The development logic is that consumption-boosting transfers, though socially beneficial, do not substitute for job creation and human capital formation. If States prioritise UCTs over capital expenditure, growth potential declines and welfare dependency may rise.
Impacts
Short-term:
- Increased consumption among low-income households
- Enhanced financial autonomy for women Medium-term risks:
- Lower capital formation
- Reduced labour productivity growth
- Rising fiscal stress and deficits
3. Fiscal Structure of States: Shifting Composition of Expenditure
Revenue expenditure constitutes 84% of total State spending (2023-24), slightly lower than 86% in 2018-19. However, within revenue expenditure, the composition has shifted significantly towards UCTs and other committed outlays (e.g., salaries, pensions, interest payments). This trend reduces the fiscal space available for discretionary or developmental spending.

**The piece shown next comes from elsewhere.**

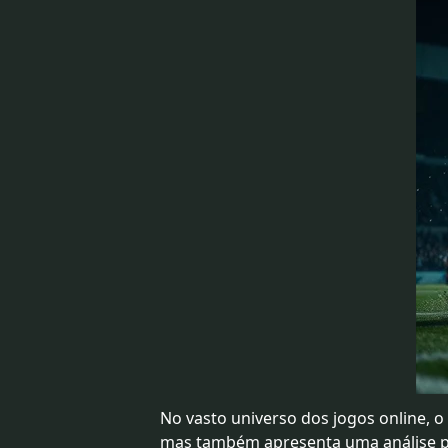
No vasto universo dos jogos online, o
mas também apresenta uma análise pr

States with persistent revenue deficits face greater difficulty in reprioritising resources. When expenditure items lack sunset clauses, periodic review mechanisms or performance-linked criteria, they become permanently “locked in”, creating structural rigidity in State budgets.
The Survey cautions that rising committed expenditures limit fiscal resilience during economic shocks. When revenues stagnate or deficits rise, capital expenditure often becomes the first casualty due to its discretionary nature, even though it has a much higher multiplier effect.
The fiscal logic is that rigid revenue expenditure—especially via unconditional schemes—erodes States’ ability to invest in future growth drivers. Ignoring this shift risks creating a cycle of low growth, high deficits and constrained public investment.
Challenges
- Rising committed revenue expenditure
- Inadequate review mechanisms and absence of sunset clauses
- Reduced capacity to expand capital expenditure
- Elevated deficits in several States
4. The Fiscal Trade-off: Welfare Commitments vs Developmental Investment
The Survey highlights a core trade-off confronting States: expanding UCT programmes improves short-term welfare but reduces resources for social and physical infrastructure unless deficits rise. However, increasing deficits is not a sustainable option, especially for States already struggling with debt stress.
Many States face competing demands—welfare commitments, infrastructure expansion, social sector delivery, and fiscal consolidation under the FRBM framework. Cash transfer programmes that are universal or perpetual exacerbate this tension, limiting States’ ability to undertake high-impact capital projects or innovations in service delivery.
A constrained fiscal environment also affects human capital outcomes. Inadequate capital investment in schools, health facilities, digital infrastructure or irrigation systems reduces long-term economic resilience and productivity gains for large populations.
The policy logic is that States must balance welfare objectives with long-term growth imperatives. If States continue expanding unconditional schemes without reprioritisation, they risk weakening their growth foundation and compromising future welfare capacity.
Consequences
- Crowding out of capital expenditure
- Delayed infrastructure creation
- Reduced fiscal space for skilling, health and education
- Heightened debt vulnerabilities
Conclusion
Unconditional cash transfers have clear welfare gains, especially for vulnerable groups, but their rapid expansion has created fiscal challenges that the Economic Survey 2025-26 brings into sharp focus. The core governance challenge is achieving a balance between short-term social protection and medium-term developmental investment. Sustainable welfare must be anchored in strong growth, which in turn depends on adequate capital expenditure, skilling and job creation. A calibrated approach—featuring periodic evaluations, sunset clauses and complementary investments—will be essential for long-term fiscal stability and inclusive development.